> [Instructions to follow]:
Please tally the lines in the records that include the word "Playa" and answer with the bare number.

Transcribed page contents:
-------
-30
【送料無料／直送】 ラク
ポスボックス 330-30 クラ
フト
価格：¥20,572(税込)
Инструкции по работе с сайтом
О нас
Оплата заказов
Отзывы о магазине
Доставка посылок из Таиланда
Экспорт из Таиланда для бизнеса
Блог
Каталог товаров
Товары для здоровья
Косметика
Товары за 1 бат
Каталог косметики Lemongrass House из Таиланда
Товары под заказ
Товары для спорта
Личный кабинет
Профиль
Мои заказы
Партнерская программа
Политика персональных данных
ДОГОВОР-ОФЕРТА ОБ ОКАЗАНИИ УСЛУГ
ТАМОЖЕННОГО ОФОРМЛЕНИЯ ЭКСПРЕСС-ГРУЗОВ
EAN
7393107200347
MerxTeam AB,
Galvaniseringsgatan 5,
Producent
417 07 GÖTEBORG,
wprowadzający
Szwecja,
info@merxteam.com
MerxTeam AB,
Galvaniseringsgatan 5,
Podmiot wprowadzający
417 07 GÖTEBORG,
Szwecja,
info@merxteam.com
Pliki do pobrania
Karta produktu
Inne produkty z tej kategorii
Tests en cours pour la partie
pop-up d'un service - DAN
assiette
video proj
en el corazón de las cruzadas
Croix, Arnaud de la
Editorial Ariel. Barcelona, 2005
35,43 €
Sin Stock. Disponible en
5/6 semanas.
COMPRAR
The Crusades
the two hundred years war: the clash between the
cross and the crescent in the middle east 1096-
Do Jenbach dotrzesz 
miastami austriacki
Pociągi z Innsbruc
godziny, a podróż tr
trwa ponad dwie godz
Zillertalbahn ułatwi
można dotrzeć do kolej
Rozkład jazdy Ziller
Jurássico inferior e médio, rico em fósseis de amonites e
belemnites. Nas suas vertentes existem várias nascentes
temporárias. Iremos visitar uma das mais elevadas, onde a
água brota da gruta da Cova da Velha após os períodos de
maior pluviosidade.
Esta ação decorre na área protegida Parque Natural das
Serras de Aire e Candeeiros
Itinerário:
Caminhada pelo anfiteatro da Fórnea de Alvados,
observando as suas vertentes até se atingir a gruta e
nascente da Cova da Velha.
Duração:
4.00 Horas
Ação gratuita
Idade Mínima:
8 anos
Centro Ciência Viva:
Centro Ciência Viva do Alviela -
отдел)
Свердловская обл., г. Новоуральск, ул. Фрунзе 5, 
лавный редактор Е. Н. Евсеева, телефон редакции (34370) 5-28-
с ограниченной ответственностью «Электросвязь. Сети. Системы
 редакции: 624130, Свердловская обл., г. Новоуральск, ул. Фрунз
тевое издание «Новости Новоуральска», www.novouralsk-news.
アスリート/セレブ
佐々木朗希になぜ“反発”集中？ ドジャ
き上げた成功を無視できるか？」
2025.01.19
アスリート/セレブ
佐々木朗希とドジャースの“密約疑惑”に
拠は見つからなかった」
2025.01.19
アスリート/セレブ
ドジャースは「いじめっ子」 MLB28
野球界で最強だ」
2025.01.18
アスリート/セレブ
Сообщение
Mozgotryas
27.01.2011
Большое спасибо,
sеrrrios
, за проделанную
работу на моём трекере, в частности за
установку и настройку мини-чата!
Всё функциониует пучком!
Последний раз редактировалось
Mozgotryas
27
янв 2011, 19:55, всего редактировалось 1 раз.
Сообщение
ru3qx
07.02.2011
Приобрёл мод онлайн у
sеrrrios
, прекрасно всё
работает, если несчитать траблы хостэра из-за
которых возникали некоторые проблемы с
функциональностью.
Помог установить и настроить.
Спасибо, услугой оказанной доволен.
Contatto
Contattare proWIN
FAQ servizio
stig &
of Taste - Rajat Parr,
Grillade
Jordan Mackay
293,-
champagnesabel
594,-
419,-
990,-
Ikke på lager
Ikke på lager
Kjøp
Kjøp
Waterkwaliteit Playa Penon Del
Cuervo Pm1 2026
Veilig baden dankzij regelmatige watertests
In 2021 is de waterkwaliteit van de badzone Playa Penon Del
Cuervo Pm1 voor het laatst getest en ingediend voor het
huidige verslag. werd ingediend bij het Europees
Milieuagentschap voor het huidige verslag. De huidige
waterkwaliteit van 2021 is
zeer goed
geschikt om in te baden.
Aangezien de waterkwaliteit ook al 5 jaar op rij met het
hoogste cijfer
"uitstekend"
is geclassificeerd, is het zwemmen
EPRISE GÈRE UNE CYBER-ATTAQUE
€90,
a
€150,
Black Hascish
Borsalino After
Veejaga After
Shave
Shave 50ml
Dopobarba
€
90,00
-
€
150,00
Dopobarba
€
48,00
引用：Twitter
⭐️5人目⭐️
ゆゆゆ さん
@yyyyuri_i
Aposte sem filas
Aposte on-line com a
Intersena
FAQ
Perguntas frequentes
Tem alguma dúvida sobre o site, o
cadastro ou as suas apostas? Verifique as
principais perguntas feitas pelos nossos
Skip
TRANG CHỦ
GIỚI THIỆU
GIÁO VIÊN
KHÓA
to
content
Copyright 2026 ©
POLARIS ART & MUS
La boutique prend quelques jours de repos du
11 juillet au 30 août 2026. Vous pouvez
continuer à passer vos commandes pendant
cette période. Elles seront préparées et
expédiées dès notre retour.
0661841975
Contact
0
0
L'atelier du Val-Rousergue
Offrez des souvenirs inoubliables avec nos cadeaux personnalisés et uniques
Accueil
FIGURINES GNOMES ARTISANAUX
-------
> [Your response]:
2